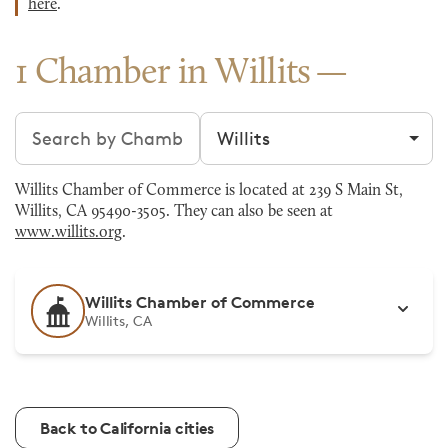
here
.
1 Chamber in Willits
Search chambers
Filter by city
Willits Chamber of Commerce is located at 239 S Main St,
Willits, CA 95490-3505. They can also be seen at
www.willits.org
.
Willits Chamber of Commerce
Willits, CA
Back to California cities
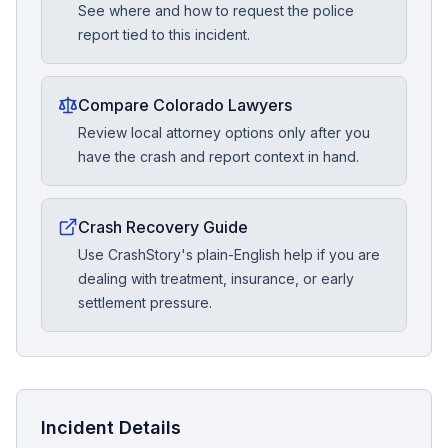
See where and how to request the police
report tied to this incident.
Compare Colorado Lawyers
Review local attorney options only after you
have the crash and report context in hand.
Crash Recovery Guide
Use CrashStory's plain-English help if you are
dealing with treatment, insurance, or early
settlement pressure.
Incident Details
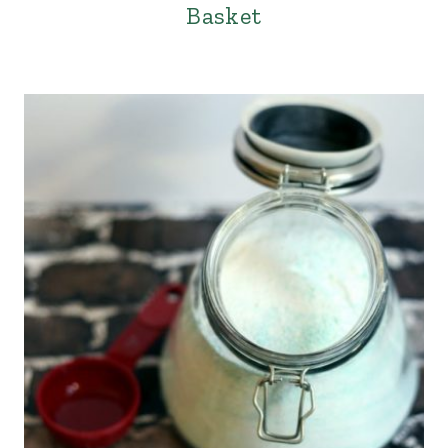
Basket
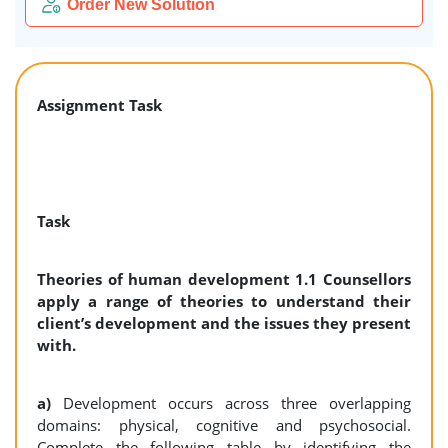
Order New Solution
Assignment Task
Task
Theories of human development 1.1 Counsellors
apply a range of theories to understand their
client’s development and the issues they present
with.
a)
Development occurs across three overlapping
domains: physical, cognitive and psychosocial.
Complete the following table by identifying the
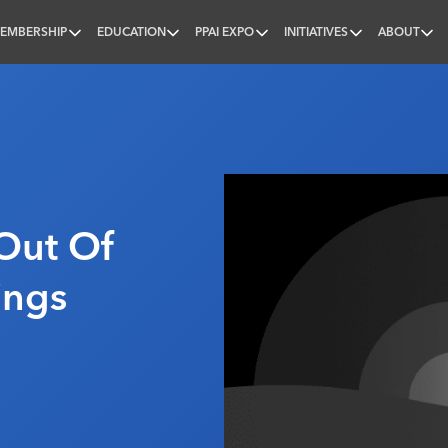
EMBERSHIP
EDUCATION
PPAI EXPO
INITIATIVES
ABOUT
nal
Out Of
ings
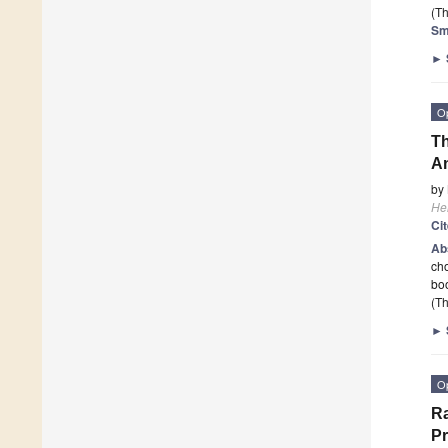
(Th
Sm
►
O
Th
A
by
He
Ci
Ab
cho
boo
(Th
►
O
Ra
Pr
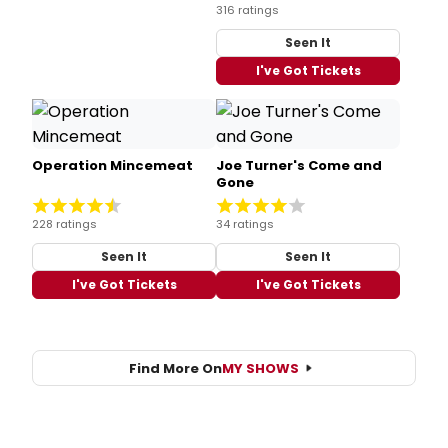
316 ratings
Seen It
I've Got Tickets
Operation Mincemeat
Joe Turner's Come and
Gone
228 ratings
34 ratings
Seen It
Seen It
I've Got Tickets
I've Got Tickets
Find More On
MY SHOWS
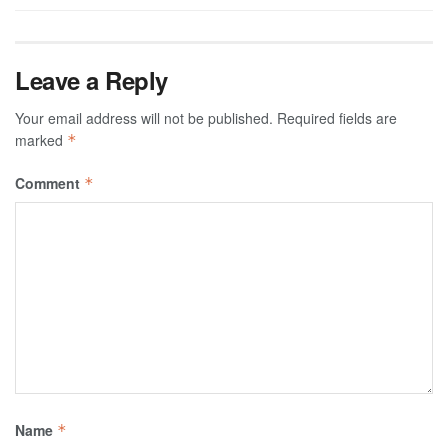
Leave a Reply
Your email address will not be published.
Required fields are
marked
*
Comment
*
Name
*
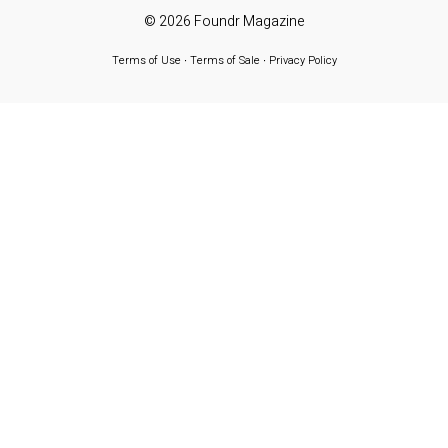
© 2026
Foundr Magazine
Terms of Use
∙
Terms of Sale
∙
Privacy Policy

+ + + + + + +

- What to produce: Extract, from the material above, each line holding the word "with".

- Task output:
dealing with treatment, insurance, or early
with.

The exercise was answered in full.